The answer must repeat each line of the material exactly.

_ _ _ _ _

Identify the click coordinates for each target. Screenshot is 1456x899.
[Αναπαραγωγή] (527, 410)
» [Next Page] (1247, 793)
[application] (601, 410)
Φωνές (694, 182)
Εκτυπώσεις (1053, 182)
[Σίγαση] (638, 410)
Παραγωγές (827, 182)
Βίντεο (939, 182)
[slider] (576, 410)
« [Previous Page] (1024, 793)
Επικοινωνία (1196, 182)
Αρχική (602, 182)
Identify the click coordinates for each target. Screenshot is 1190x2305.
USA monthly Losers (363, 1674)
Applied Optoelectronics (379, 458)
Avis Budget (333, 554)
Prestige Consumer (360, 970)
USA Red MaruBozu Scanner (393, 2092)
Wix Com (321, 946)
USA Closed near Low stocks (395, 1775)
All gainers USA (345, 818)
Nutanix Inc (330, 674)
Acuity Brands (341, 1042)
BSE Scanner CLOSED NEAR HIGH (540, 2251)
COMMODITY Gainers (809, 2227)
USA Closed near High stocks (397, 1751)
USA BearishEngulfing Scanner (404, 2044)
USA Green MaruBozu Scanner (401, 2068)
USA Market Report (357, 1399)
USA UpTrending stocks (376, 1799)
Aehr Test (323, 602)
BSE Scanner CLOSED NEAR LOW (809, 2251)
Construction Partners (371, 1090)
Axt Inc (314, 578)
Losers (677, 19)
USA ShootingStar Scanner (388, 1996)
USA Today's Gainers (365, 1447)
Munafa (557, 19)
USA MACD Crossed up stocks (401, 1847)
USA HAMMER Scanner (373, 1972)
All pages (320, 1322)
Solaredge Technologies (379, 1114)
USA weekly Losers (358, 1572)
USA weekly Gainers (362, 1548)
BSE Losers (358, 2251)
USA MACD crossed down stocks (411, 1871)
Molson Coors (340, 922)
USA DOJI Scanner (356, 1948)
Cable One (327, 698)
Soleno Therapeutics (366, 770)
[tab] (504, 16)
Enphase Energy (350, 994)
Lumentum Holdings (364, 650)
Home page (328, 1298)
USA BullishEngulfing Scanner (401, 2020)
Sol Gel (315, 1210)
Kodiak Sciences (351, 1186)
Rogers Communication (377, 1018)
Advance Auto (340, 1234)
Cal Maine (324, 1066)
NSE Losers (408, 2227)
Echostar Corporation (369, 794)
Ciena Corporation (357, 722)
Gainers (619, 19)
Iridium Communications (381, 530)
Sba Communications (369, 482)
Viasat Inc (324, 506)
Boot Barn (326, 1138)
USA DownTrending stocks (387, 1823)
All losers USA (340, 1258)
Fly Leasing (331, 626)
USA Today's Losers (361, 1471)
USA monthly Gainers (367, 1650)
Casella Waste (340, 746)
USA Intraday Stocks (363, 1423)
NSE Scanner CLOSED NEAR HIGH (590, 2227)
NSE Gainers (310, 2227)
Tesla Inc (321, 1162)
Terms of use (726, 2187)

_ _ _ _ _

## [YOUR RESPONSE]
Identify the click coordinates for each target. Screenshot is 1456x899.
[Αναπαραγωγή] (527, 410)
» [Next Page] (1247, 793)
[application] (601, 410)
Φωνές (694, 182)
Εκτυπώσεις (1053, 182)
[Σίγαση] (638, 410)
Παραγωγές (827, 182)
Βίντεο (939, 182)
[slider] (576, 410)
« [Previous Page] (1024, 793)
Επικοινωνία (1196, 182)
Αρχική (602, 182)
Identify the click coordinates for each target. Screenshot is 1190x2305.
USA monthly Losers (363, 1674)
Applied Optoelectronics (379, 458)
Avis Budget (333, 554)
Prestige Consumer (360, 970)
USA Red MaruBozu Scanner (393, 2092)
Wix Com (321, 946)
USA Closed near Low stocks (395, 1775)
All gainers USA (345, 818)
Nutanix Inc (330, 674)
Acuity Brands (341, 1042)
BSE Scanner CLOSED NEAR HIGH (540, 2251)
COMMODITY Gainers (809, 2227)
USA Closed near High stocks (397, 1751)
USA BearishEngulfing Scanner (404, 2044)
USA Green MaruBozu Scanner (401, 2068)
USA Market Report (357, 1399)
USA UpTrending stocks (376, 1799)
Aehr Test (323, 602)
BSE Scanner CLOSED NEAR LOW (809, 2251)
Construction Partners (371, 1090)
Axt Inc (314, 578)
Losers (677, 19)
USA ShootingStar Scanner (388, 1996)
USA Today's Gainers (365, 1447)
Munafa (557, 19)
USA MACD Crossed up stocks (401, 1847)
USA HAMMER Scanner (373, 1972)
All pages (320, 1322)
Solaredge Technologies (379, 1114)
USA weekly Losers (358, 1572)
USA weekly Gainers (362, 1548)
BSE Losers (358, 2251)
USA MACD crossed down stocks (411, 1871)
Molson Coors (340, 922)
USA DOJI Scanner (356, 1948)
Cable One (327, 698)
Soleno Therapeutics (366, 770)
[tab] (504, 16)
Enphase Energy (350, 994)
Lumentum Holdings (364, 650)
Home page (328, 1298)
USA BullishEngulfing Scanner (401, 2020)
Sol Gel (315, 1210)
Kodiak Sciences (351, 1186)
Rogers Communication (377, 1018)
Advance Auto (340, 1234)
Cal Maine (324, 1066)
NSE Losers (408, 2227)
Echostar Corporation (369, 794)
Ciena Corporation (357, 722)
Gainers (619, 19)
Iridium Communications (381, 530)
Sba Communications (369, 482)
Viasat Inc (324, 506)
Boot Barn (326, 1138)
USA DownTrending stocks (387, 1823)
All losers USA (340, 1258)
Fly Leasing (331, 626)
USA Today's Losers (361, 1471)
USA monthly Gainers (367, 1650)
Casella Waste (340, 746)
USA Intraday Stocks (363, 1423)
NSE Scanner CLOSED NEAR HIGH (590, 2227)
NSE Gainers (310, 2227)
Tesla Inc (321, 1162)
Terms of use (726, 2187)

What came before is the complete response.